Work item -
Every line from the one bearing "Условия доставки" through the last line of the entries should be printed exactly, with no other output.

Excerpted records -

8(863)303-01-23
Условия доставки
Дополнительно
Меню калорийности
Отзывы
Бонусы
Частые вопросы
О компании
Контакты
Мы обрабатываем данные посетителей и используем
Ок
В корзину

Response -
Условия доставки
Дополнительно
Меню калорийности
Отзывы
Бонусы
Частые вопросы
О компании
Контакты
Мы обрабатываем данные посетителей и используем
Ок
В корзину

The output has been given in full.